Acara dibuka dengan sambutan dari Wakil Dekan FIN, Siti Nabilah, yang menekankan pentingnya peran mahasiswa penerima KIP dan Pertamina Sobat Bumi sebagai representasi mahasiswa berprestasi yang tidak hanya unggul secara akademik, tetapi juga memiliki integritas dan tanggung jawab sosial.

“Mahasiswa penerima KIP Kuliah maupun Pertamina Sobat Bumi harus mampu menjadi teladan, tidak hanya dalam prestasi akademik, tetapi juga dalam sikap, etika, dan cara mengelola kehidupan sosial maupun finansialnya,” ujarnya.

Materi utama disampaikan oleh Siti Khomsatun, dosen Akuntansi Fakultas Ekonomi dan Bisnis (FEB) Unusia, yang mengangkat tema Literasi Keuangan Mahasiswa: Menangkal Risiko Pinjaman Online dan Judi Online. Dalam pemaparannya, ia menegaskan bahwa rendahnya literasi keuangan menjadi salah satu faktor utama yang membuat mahasiswa rentan terjerumus pada praktik keuangan berisiko.

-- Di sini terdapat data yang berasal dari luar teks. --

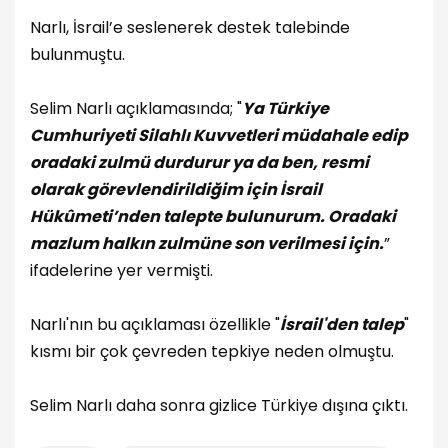
Narlı, İsrail’e seslenerek destek talebinde
bulunmuştu.
Selim Narlı açıklamasında; "
Ya Türkiye
Cumhuriyeti Silahlı Kuvvetleri müdahale edip
oradaki zulmü durdurur ya da ben, resmi
olarak görevlendirildiğim için İsrail
Hükûmeti’nden talepte bulunurum. Oradaki
mazlum halkın zulmüne son verilmesi için.
”
ifadelerine yer vermişti.
Narlı'nın bu açıklaması özellikle "
İsrail'den talep
"
kısmı bir çok çevreden tepkiye neden olmuştu.
Selim Narlı daha sonra gizlice Türkiye dışına çıktı.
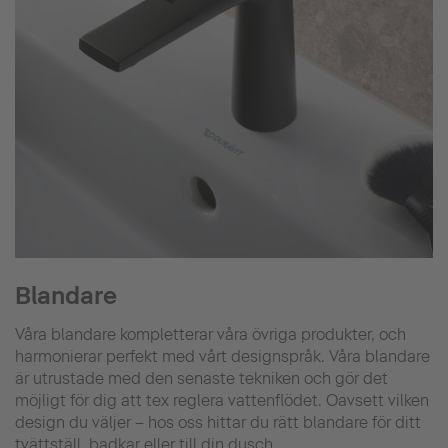
Blandare
Våra blandare kompletterar våra övriga produkter, och
harmonierar perfekt med vårt designspråk. Våra blandare
är utrustade med den senaste tekniken och gör det
möjligt för dig att tex reglera vattenflödet. Oavsett vilken
design du väljer – hos oss hittar du rätt blandare för ditt
tvättställ, badkar eller till din dusch.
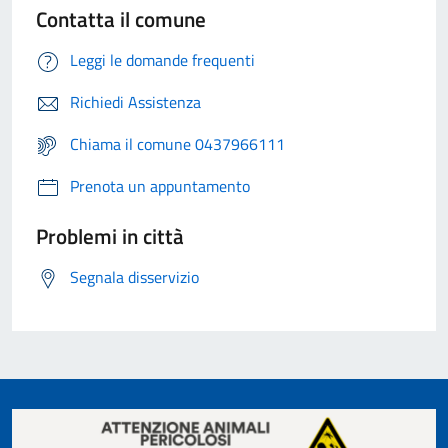
Contatta il comune
Leggi le domande frequenti
Richiedi Assistenza
Chiama il comune 0437966111
Prenota un appuntamento
Problemi in città
Segnala disservizio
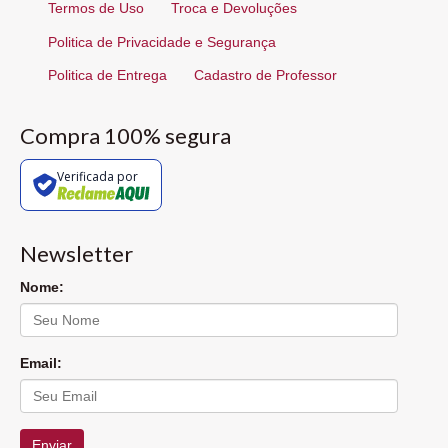
Termos de Uso
Troca e Devoluções
Politica de Privacidade e Segurança
Politica de Entrega
Cadastro de Professor
Compra 100% segura
Verificada por
Newsletter
Nome:
Email:
Enviar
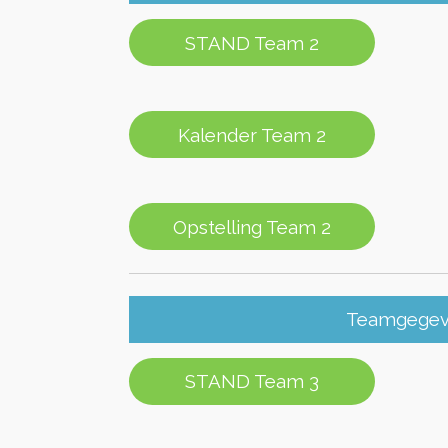
STAND Team 2
Kalender Team 2
Opstelling Team 2
Teamgegeve
STAND Team 3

Dalam pemaparannya, ia menjelaskan paradoks mahasiswa generasi Z yang melek teknologi, namun rentan terjebak praktik keuangan berisiko akibat tekanan finansial, gaya hidup digital, dan rendahnya literasi keuangan. Materi mencakup pengelolaan keuangan sederhana melalui pencatatan pemasukan dan pengeluaran, penyusunan anggaran, pemilahan kebutuhan dan keinginan, penyediaan dana darurat, serta pengenalan konsep menabung, investasi rasional, dan manajemen utang.

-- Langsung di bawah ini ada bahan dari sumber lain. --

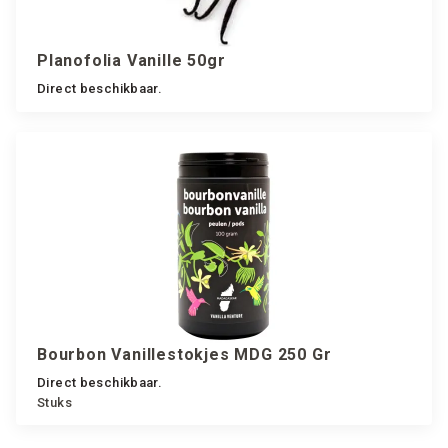
Planofolia Vanille 50gr
Direct beschikbaar.
Bourbon Vanillestokjes MDG 250 Gr
Direct beschikbaar.
Stuks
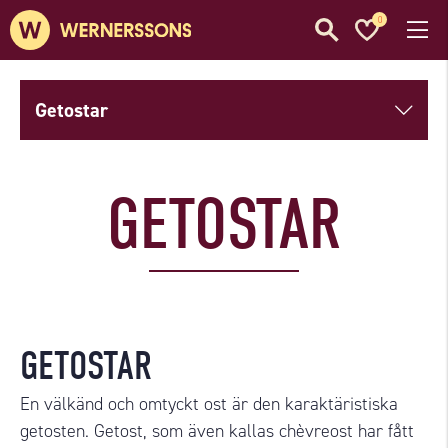
0
Getostar
GETOSTAR
GETOSTAR
En välkänd och omtyckt ost är den karaktäristiska
getosten. Getost, som även kallas chèvreost har fått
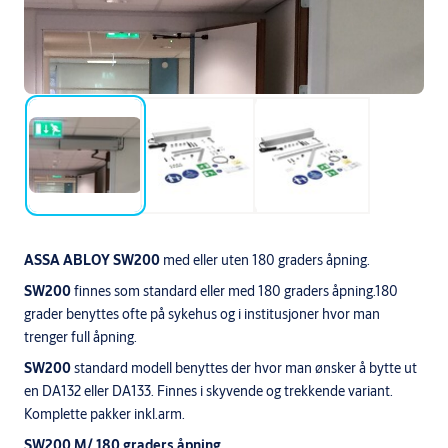
ASSA ABLOY SW200
med eller uten 180 graders åpning.
SW200
finnes som standard eller med 180 graders åpning.180
grader benyttes ofte på sykehus og i institusjoner hvor man
trenger full åpning.
SW200
standard modell benyttes der hvor man ønsker å bytte ut
en DA132 eller DA133. Finnes i skyvende og trekkende variant.
Komplette pakker inkl.arm.
SW200 M/ 180 graders åpning.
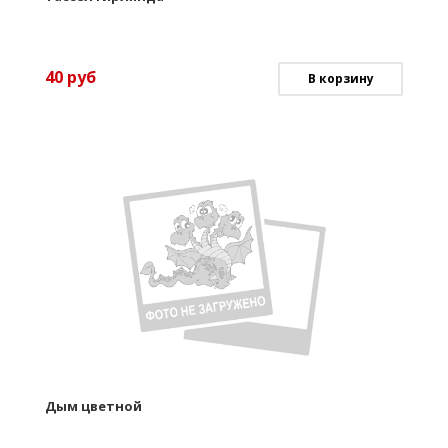
40
руб
В корзину
Дым цветной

Siti Khomsatun juga menekankan bahaya pinjaman online ilegal dan judi online yang kerap hadir melalui iklan digital, media sosial, hingga pesan pribadi, serta menjelaskan dampak finansial, psikologis, dan sosial yang ditimbulkannya. Mahasiswa diajak bersikap rasional, berani menolak ajakan berisiko, serta membangun kedisiplinan dan konsistensi dalam perencanaan keuangan jangka pendek maupun jangka panjang.

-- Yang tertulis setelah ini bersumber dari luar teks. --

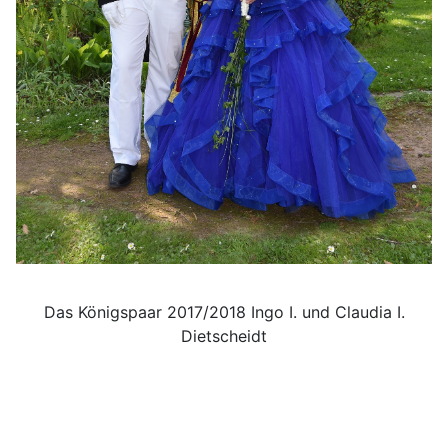
Das Königspaar 2017/2018 Ingo I. und Claudia I.
Dietscheidt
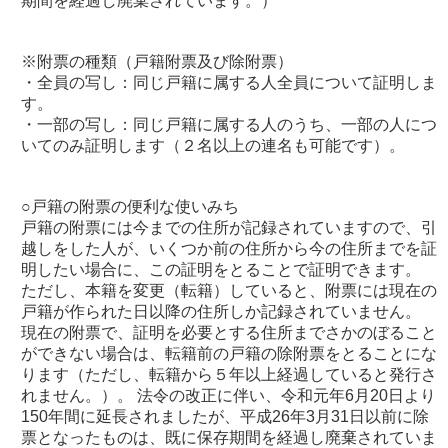
期間を経過し廃棄されています。）
※附票の種類（戸籍附票及び除附票）
・全員の写し：同じ戸籍に属する人全員について証明しま
す。
・一部の写し：同じ戸籍に属する人のうち、一部の人につ
いてのみ証明します（２名以上の連名も可能です）。
○戸籍の附票の便利な使いみち
戸籍の附票には今までの住所が記録されていますので、引
越しをした人が、いくつか前の住所から今の住所までを証
明したい場合に、この証明をとることで証明できます。
ただし、本籍を変更（転籍）していると、附票には現在の
戸籍が作られた日以降の住所しか記録されていません。
現在の附票で、証明を必要とする住所までさかのぼること
ができない場合は、転籍前の戸籍の除附票をとることにな
ります（ただし、転籍から５年以上経過していると発行さ
れません。）。 法令の改正に伴い、令和元年6月20日より
150年間に延長されましたが、平成26年3月31日以前に除
票となったものは、既に保存期間を経過し廃棄されていま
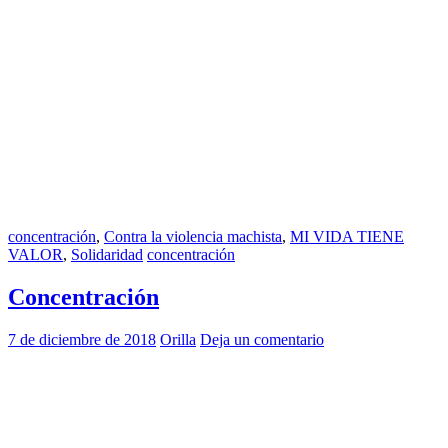
concentración
,
Contra la violencia machista
,
MI VIDA TIENE
VALOR
,
Solidaridad
concentración
Concentración
7 de diciembre de 2018
Orilla
Deja un comentario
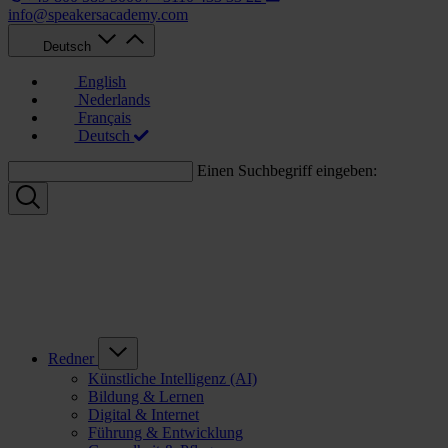
info@speakersacademy.com
Deutsch
English
Nederlands
Français
Deutsch
Einen Suchbegriff eingeben:
Redner
Künstliche Intelligenz (AI)
Bildung & Lernen
Digital & Internet
Führung & Entwicklung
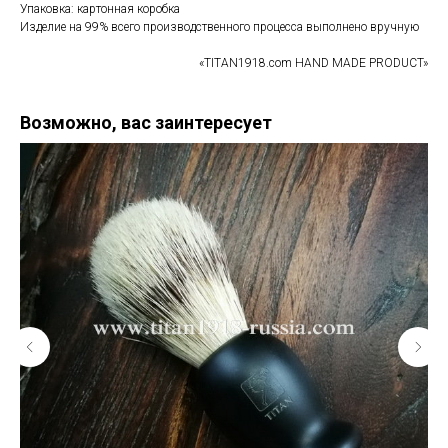
Упаковка: картонная коробка
Изделие на 99% всего производственного процесса выполнено вручную
«TITAN1918.com HAND MADE PRODUCT»
Возможно, вас заинтересует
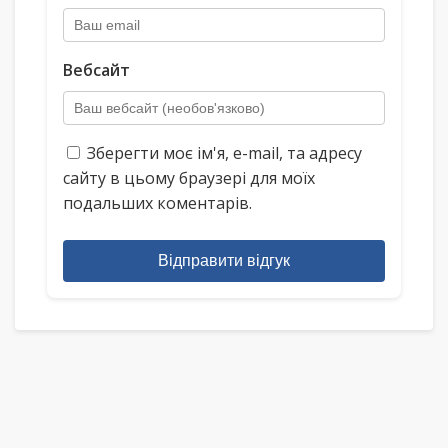
Вебсайт
Зберегти моє ім'я, e-mail, та адресу
сайту в цьому браузері для моїх
подальших коментарів.
Відправити відгук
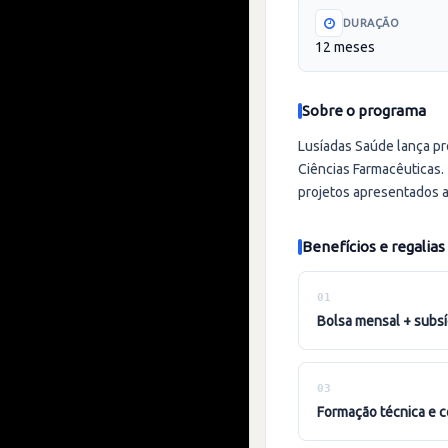
DURAÇÃO
12 meses
Sobre o programa
Lusíadas Saúde lança p
Ciências Farmacêuticas.
projetos apresentados a
Benefícios e regalias
01
bolsa mensal + subs
03
formação técnica e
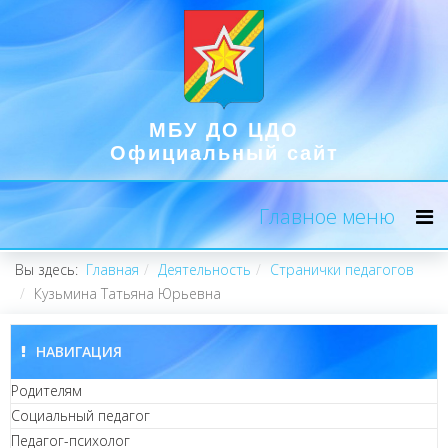
МБУ ДО ЦДО
Официальный сайт
Главное меню
Вы здесь:
Главная
Деятельность
Странички педагогов
Кузьмина Татьяна Юрьевна
НАВИГАЦИЯ
Родителям
Социальный педагог
Педагог-психолог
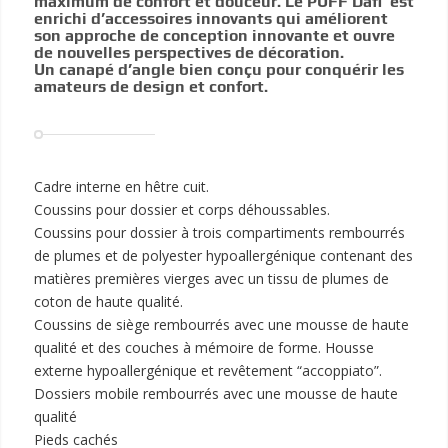
maximum de confort et douceur. Le PUFF Dafi est
enrichi d’accessoires innovants qui améliorent
son approche de conception innovante et ouvre
de nouvelles perspectives de décoration.
Un canapé d’angle bien conçu pour conquérir les
amateurs de design et confort.
Cadre interne en hêtre cuit.
Coussins pour dossier et corps déhoussables.
Coussins pour dossier à trois compartiments rembourrés
de plumes et de polyester hypoallergénique contenant des
matières premières vierges avec un tissu de plumes de
coton de haute qualité.
Coussins de siège rembourrés avec une mousse de haute
qualité et des couches à mémoire de forme. Housse
externe hypoallergénique et revêtement “accoppiato”.
Dossiers mobile rembourrés avec une mousse de haute
qualité
Pieds cachés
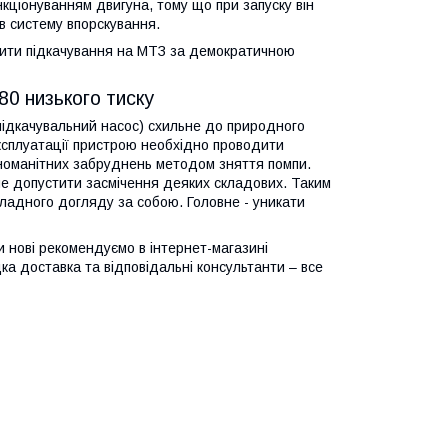
кціонуванням двигуна, тому що при запуску він
в систему впорскування.
упити підкачування на МТЗ за демократичною
0 низького тиску
підкачувальний насос) схильне до природного
експлуатації пристрою необхідно проводити
зноманітних забруднень методом зняття помпи.
не допустити засмічення деяких складових. Таким
ладного догляду за собою. Головне - уникати
и нові рекомендуємо в інтернет-магазині
ка доставка та відповідальні консультанти – все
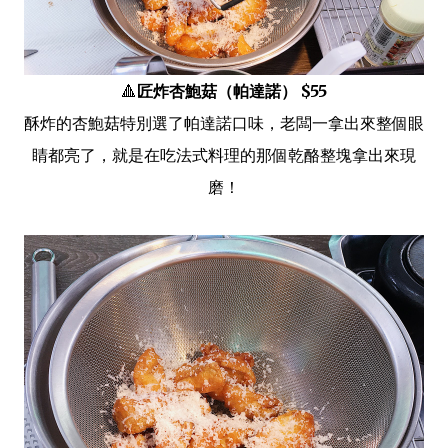
🔺
匠炸杏鮑菇（帕達諾） $55
酥炸的杏鮑菇特別選了帕達諾口味，老闆一拿出來整個眼
睛都亮了，就是在吃法式料理的那個乾酪整塊拿出來現
磨！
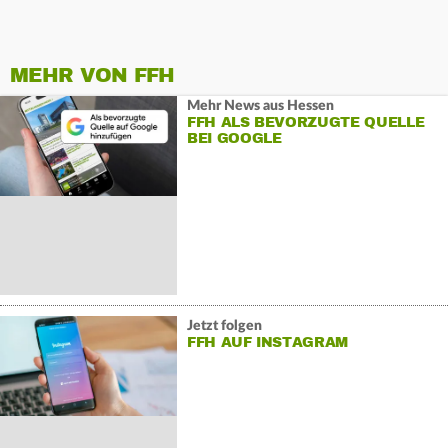
MEHR VON FFH
Mehr News aus Hessen
FFH ALS BEVORZUGTE QUELLE
BEI GOOGLE
Jetzt folgen
FFH AUF INSTAGRAM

Kegiatan ini turut dihadiri oleh Dwi Putri, Kepala Biro Hubungan Masyarakat Unusia, sebagai bentuk dukungan institusional terhadap pembinaan mahasiswa penerima KIP.

Melalui sosialisasi ini, Unusia menegaskan komitmennya dalam membina mahasiswa penerima KIP tidak hanya dari sisi akademik, tetapi juga dalam penguatan literasi, karakter, dan kesiapan menghadapi tantangan sosial-ekonomi di era digital, sehingga mampu menjadi generasi intelektual yang cerdas, berintegritas, dan bertanggung jawab.